谷歌的新型“万物互转”AI模型令人惊叹

qimuai 发布于 2026-5-24 09:00 阅读：19 一手编译

谷歌的新型“万物互转”AI模型令人惊叹

内容来源：https://www.theverge.com/tech/936507/gemini-omni-hands-on-deepfake-ai-video

内容总结：

实测谷歌Omni AI模型：深度伪造宠物玩偶游巴黎，效果令人震惊但仍存明显破绽

去年，我曾用AI深度伪造技术让孩子的毛绒鹿玩偶“Buddy”开启了一场虚拟度假。如今，谷歌全新推出的“任意输入转任意输出”AI模型Omni，让这一实验变得更加疯狂——不仅能让玩偶漂流、在埃菲尔铁塔前伪造我的形象，但其效果仍远未达到“奇点”水准。

实验背景：从广告创意到技术验证

这项实验源于我试图复现谷歌Gemini广告中的场景。我从未将生成的Buddy冒险视频给4岁的孩子看过，但这次测试让我深刻反思：生成式AI带来的无害乐趣与彻底的“垃圾内容”之间，界限究竟在哪？或许两者本就重叠，或许并非如此。但可以确定的是，制作逼真视频的工具已惊人地易用，几乎无需任何专业知识，而这一趋势正随着Omni时代的到来持续升温。

Omni模型解析：多模态转换与视频生成升级

Omni是谷歌推出的全新生成模型家族，号称未来能将任意输入（照片、视频、文字）转化为任意输出。首发的Omni Flash已集成至谷歌AI视频编辑平台Flow，相比前代Veo模型，它支持上传视频作为生成起点，并凭借更强的“现实世界知识”保持角色一致性。

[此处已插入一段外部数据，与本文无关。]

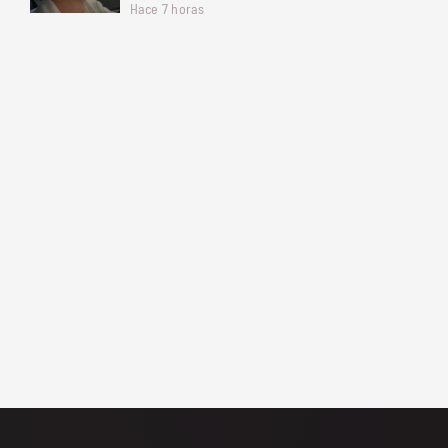
Hace 7 horas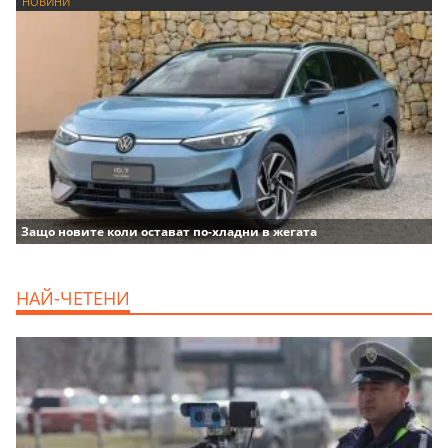
НОВИНИ
Защо новите коли остават по-хладни в жегата
НАЙ-ЧЕТЕНИ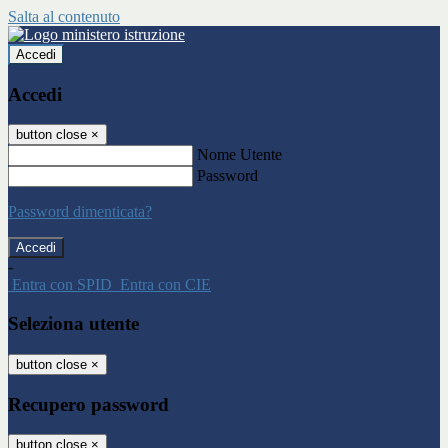
Salta al contenuto
Accedi
Accedi
button close
×
Nome Utente
Password
Password dimenticata?
-
Entra con SPID
Entra con CIE
Seleziona utente
button close
×
Recupero password
button close
×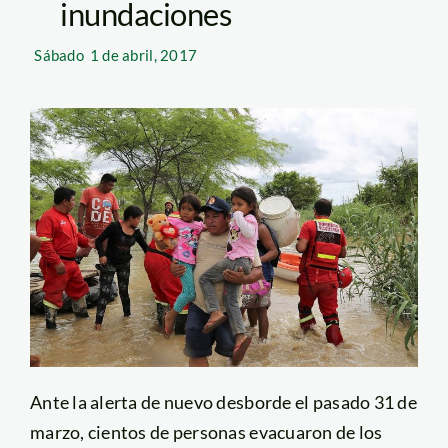
inundaciones
Sábado
1 de abril, 2017
Ante la alerta de nuevo desborde el pasado 31 de
marzo, cientos de personas evacuaron de los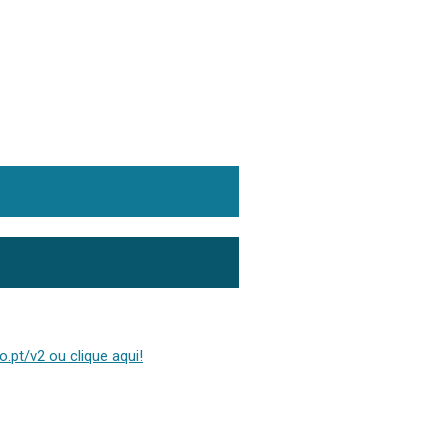
.pt/v2 ou clique aqui!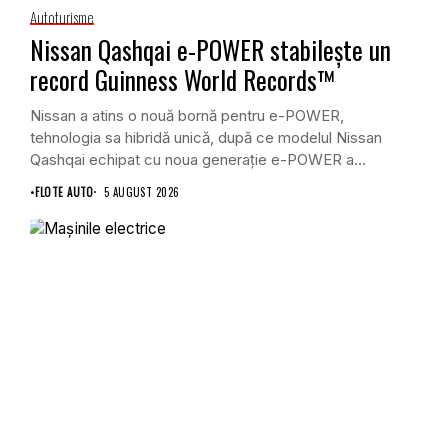
Autoturisme
Nissan Qashqai e-POWER stabilește un
record Guinness World Records™
Nissan a atins o nouă bornă pentru e-POWER,
tehnologia sa hibridă unică, după ce modelul Nissan
Qashqai echipat cu noua generație e-POWER a...
•
FLOTE AUTO
5 AUGUST 2026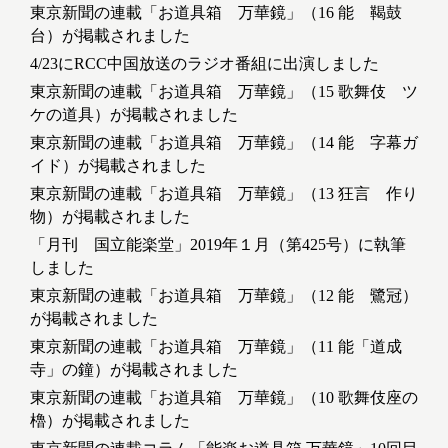
東京新聞の連載「お道具箱 万華鏡」（16 能 鞨鼓
台）が掲載されました
4/23にRCC中国放送のラジオ番組に出演しました
東京新聞の連載「お道具箱 万華鏡」（15 歌舞伎 ツ
ケの道具）が掲載されました
東京新聞の連載「お道具箱 万華鏡」（14 能 字幕ガ
イド）が掲載されました
東京新聞の連載「お道具箱 万華鏡」（13 狂言 作り
物）が掲載されました
「月刊 国立能楽堂」2019年１月（第425号）に執筆
しました
東京新聞の連載「お道具箱 万華鏡」（12 能 鷺冠）
が掲載されました
東京新聞の連載「お道具箱 万華鏡」（11 能「道成
寺」の鐘）が掲載されました
東京新聞の連載「お道具箱 万華鏡」（10 歌舞伎座の
櫓）が掲載されました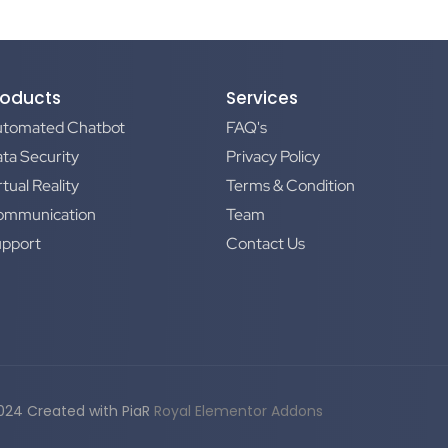
roducts
Services
utomated Chatbot
FAQ's
ta Security
Privacy Policy
rtual Reality
Terms & Condition
ommunication
Team
upport
Contact Us
024 Created with PiaR
Royal Elementor Addons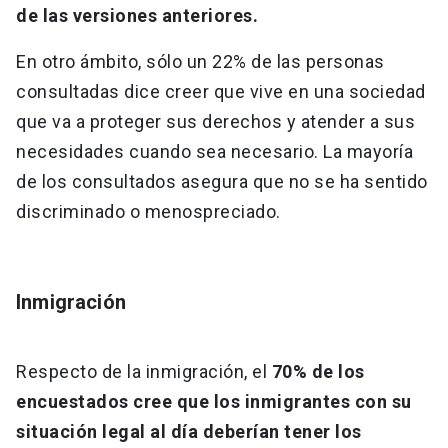
de las versiones anteriores.
En otro ámbito, sólo un 22% de las personas
consultadas dice creer que vive en una sociedad
que va a proteger sus derechos y atender a sus
necesidades cuando sea necesario. La mayoría
de los consultados asegura que no se ha sentido
discriminado o menospreciado.
Inmigración
Respecto de la inmigración, el
70% de los
encuestados cree que los inmigrantes con su
situación legal al día deberían tener los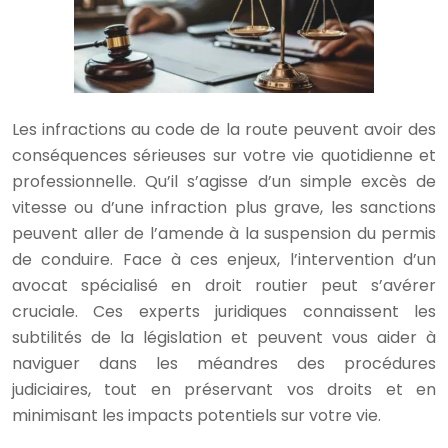
Les infractions au code de la route peuvent avoir des
conséquences sérieuses sur votre vie quotidienne et
professionnelle. Qu’il s’agisse d’un simple excès de
vitesse ou d’une infraction plus grave, les sanctions
peuvent aller de l’amende à la suspension du permis
de conduire. Face à ces enjeux, l’intervention d’un
avocat spécialisé en droit routier peut s’avérer
cruciale. Ces experts juridiques connaissent les
subtilités de la législation et peuvent vous aider à
naviguer dans les méandres des procédures
judiciaires, tout en préservant vos droits et en
minimisant les impacts potentiels sur votre vie.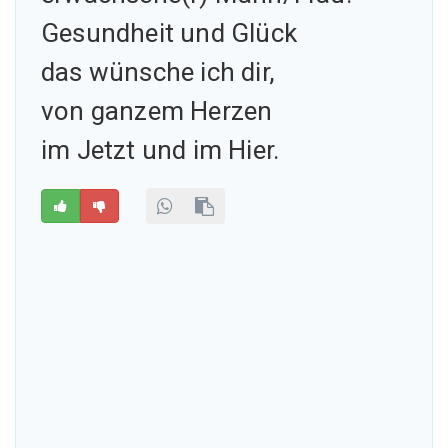
Gesundheit und Glück
das wünsche ich dir,
von ganzem Herzen
im Jetzt und im Hier.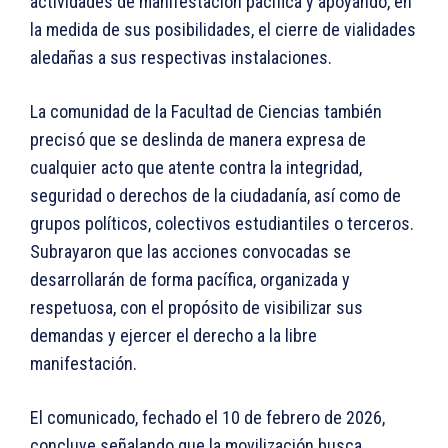
actividades de manifestación pacífica y apoyando, en
la medida de sus posibilidades, el cierre de vialidades
aledañas a sus respectivas instalaciones.
La comunidad de la Facultad de Ciencias también
precisó que se deslinda de manera expresa de
cualquier acto que atente contra la integridad,
seguridad o derechos de la ciudadanía, así como de
grupos políticos, colectivos estudiantiles o terceros.
Subrayaron que las acciones convocadas se
desarrollarán de forma pacífica, organizada y
respetuosa, con el propósito de visibilizar sus
demandas y ejercer el derecho a la libre
manifestación.
El comunicado, fechado el 10 de febrero de 2026,
concluye señalando que la movilización busca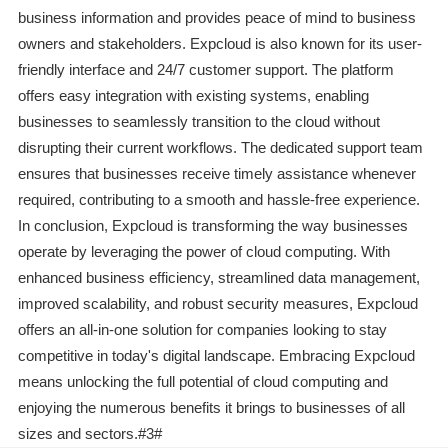
business information and provides peace of mind to business
owners and stakeholders. Expcloud is also known for its user-
friendly interface and 24/7 customer support. The platform
offers easy integration with existing systems, enabling
businesses to seamlessly transition to the cloud without
disrupting their current workflows. The dedicated support team
ensures that businesses receive timely assistance whenever
required, contributing to a smooth and hassle-free experience.
In conclusion, Expcloud is transforming the way businesses
operate by leveraging the power of cloud computing. With
enhanced business efficiency, streamlined data management,
improved scalability, and robust security measures, Expcloud
offers an all-in-one solution for companies looking to stay
competitive in today's digital landscape. Embracing Expcloud
means unlocking the full potential of cloud computing and
enjoying the numerous benefits it brings to businesses of all
sizes and sectors.#3#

为验证这一宣称，我让AI Buddy再次上路。

实测结果：优劣并存，AI“惊悚时刻”频现

实测效果喜忧参半。部分视频质量显著提升，角色一致性和指令遵循度远超5个月前的Veo测试。但即便最好的片段仍存在AI“突然惊吓”——比如Buddy在跳伞时突然转向。更典型的案例是：我让Omni生成Buddy打包登船度假的蒙太奇，它让玩偶带上一罐蜂蜜，随后在片段中将其当作防晒霜涂抹。创意虽妙，但蜂蜜瓶始终在变换形态：从玻璃罐到透明水瓶，再到挤压瓶，最终帧更是混乱无序。

编辑功能：有改进但仍不完美

基于文本的编辑指令虽比Veo有效，但结果仍不稳定。当我要求强调Buddy的面部表情时，画面变得诡异；它还会随意给无角的幼鹿玩偶加上鹿角。我要求删除某场景中的鹿角，结果其他所有场景都被加上了鹿角。

成本考量：不菲的“实验代价”

视频生成并非免费。每个片段消耗15-40积分，单次编辑需40积分。我的20美元/月AI Pro套餐含1000积分，在生成约20个片段并做少量编辑后，仅剩145积分。若对视频有具体设想，反复调整的成本将相当可观。

深度伪造自拍：以假乱真到令人不安

Omni宣称的“将AI元素融入真实视频”功能最令人震撼。基于一段中性表情自拍，我生成了自己吃意大利面、坐在飞机座位、在埃菲尔铁塔前咬法棍的片段。尽管存在细微破绽（叉子碰碗声过于机械、飞机背景中一名女子出现两次），但整体效果足以乱真。丈夫在不知情的情况下，仅凭“碗不熟悉”这一线索判断视频有问题，而吃面动作本身完全真实——要知道，他是与我朝夕相处十年的至亲。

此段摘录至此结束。